WWV 2005 Preliminary Version
Slicing XML Documents
Josep Silva 2
DSIC, Technical University of Valencia
Valencia, Spain
Abstract
Program slicing is a well-known technique to extract the program statements that
(potentially) affect the values computed at some point of interest. In this work, we
introduce a novel slicing method for XML documents. Essentially, given an XML
document (which is valid w.r.t. some DTD), we produce a new XML document
(a slice) that contains the relevant information in the original XML document according to some criterion.

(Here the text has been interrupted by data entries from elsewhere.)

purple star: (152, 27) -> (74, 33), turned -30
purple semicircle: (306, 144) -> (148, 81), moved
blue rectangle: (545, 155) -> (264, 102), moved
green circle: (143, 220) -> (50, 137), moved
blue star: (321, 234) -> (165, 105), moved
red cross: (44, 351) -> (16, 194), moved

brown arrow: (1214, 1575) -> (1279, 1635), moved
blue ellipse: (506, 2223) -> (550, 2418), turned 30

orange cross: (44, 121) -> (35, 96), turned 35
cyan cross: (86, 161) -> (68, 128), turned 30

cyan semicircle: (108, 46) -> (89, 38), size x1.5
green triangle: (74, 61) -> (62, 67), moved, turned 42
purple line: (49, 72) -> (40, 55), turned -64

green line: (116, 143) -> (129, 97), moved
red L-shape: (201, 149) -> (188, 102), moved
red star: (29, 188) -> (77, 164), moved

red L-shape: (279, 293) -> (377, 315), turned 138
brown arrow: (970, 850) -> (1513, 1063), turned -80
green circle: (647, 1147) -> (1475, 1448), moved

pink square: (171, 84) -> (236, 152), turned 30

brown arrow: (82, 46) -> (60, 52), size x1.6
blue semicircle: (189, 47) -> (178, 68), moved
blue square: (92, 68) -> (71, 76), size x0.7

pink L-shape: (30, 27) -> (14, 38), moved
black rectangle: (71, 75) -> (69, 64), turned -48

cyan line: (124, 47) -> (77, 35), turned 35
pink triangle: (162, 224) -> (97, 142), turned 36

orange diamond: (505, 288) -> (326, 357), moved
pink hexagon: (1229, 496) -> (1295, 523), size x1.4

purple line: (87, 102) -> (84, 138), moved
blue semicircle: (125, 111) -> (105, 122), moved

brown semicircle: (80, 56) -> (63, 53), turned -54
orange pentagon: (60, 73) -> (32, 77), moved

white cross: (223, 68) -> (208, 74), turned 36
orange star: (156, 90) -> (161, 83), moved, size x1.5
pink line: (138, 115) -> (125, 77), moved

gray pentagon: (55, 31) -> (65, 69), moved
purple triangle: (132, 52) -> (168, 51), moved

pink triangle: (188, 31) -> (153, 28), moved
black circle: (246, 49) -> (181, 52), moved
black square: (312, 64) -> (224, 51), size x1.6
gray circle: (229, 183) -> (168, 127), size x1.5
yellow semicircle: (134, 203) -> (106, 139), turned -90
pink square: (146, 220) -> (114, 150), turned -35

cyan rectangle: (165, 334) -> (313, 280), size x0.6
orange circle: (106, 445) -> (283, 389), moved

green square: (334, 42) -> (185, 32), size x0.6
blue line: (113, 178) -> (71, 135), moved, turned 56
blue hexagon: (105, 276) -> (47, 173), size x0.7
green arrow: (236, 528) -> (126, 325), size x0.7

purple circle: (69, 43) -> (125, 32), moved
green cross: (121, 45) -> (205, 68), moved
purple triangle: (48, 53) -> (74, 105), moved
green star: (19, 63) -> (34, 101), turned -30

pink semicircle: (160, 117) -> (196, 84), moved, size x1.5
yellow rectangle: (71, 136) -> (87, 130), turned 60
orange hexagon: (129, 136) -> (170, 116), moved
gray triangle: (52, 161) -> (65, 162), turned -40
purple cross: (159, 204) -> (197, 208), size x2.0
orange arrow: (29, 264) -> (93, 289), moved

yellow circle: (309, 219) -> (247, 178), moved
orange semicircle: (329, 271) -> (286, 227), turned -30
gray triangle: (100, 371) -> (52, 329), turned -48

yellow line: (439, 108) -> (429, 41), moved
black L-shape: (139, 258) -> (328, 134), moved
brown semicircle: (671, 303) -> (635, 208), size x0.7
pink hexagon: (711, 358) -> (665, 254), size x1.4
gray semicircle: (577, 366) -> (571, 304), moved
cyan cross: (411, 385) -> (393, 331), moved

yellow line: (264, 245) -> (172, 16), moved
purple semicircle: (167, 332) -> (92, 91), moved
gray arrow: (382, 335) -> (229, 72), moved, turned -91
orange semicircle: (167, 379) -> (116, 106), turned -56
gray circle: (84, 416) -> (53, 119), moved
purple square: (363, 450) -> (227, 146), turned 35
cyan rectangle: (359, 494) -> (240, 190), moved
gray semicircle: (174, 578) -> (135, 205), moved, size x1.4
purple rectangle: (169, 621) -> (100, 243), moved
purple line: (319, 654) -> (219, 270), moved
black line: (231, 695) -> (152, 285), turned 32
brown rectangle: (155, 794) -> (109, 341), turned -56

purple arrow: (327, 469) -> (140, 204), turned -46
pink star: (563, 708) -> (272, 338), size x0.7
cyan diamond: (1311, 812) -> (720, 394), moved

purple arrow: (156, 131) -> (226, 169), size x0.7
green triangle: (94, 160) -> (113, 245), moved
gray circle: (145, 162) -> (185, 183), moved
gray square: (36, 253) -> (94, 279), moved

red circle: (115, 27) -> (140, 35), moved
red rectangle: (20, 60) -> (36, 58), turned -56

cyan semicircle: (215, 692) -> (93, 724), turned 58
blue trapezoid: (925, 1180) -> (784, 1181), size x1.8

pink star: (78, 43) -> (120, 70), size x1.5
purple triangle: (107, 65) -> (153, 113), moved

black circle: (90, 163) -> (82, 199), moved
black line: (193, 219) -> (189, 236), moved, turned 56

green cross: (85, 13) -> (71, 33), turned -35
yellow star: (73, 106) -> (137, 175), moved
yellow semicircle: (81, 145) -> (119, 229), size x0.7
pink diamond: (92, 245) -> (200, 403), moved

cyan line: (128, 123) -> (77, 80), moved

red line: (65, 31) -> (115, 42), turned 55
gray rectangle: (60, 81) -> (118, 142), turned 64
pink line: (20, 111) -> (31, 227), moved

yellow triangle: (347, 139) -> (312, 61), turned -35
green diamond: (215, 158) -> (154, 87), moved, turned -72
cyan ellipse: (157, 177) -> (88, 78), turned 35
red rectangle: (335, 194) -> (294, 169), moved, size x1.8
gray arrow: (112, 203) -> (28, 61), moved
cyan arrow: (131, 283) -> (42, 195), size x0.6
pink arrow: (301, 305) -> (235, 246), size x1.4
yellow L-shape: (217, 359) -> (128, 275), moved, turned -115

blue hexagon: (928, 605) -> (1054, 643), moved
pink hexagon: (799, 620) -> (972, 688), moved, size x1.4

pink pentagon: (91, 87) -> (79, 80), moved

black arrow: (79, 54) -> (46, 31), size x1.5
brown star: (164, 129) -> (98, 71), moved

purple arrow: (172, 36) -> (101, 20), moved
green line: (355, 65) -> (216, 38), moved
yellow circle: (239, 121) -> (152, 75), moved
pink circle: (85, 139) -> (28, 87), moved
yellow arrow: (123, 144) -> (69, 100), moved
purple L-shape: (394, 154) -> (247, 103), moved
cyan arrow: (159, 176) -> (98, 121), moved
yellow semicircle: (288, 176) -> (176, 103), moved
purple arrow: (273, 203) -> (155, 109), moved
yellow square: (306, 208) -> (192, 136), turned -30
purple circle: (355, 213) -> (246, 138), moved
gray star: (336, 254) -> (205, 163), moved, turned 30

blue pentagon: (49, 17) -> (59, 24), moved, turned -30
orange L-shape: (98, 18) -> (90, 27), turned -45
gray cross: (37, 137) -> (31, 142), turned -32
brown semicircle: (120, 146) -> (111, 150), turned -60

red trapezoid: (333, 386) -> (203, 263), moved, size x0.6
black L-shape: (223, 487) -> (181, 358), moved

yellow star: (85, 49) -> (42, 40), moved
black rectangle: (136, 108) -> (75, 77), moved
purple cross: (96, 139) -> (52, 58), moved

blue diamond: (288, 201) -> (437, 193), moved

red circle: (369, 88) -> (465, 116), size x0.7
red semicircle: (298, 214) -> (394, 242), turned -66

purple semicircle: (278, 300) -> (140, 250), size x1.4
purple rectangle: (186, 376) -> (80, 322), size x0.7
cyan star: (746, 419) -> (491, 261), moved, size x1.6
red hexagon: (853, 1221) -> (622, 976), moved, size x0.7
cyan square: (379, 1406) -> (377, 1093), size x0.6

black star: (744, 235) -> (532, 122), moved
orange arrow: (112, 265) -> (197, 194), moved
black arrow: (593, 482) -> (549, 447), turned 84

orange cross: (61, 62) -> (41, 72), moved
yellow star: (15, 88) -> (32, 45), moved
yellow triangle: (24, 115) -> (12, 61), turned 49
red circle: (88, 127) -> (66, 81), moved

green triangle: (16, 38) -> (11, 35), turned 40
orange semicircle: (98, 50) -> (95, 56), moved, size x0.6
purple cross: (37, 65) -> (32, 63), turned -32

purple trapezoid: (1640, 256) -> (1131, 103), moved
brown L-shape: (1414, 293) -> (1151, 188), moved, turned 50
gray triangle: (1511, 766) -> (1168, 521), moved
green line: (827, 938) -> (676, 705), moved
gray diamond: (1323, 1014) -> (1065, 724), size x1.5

Furthermore, we also output a new DTD such that the
computed slice is valid w.r.t. this DTD. A prototype implementation of the XML
slicer has been undertaken.
Key words: XML, DTD, Program Slicing.
1
Introduction
The increasing complexity of websites demands for tools which are able to
aid Web designers in their construction and maintenance. Systematic, formal
approaches can bring many benefits to quality website development, giving
support for automated website transformations.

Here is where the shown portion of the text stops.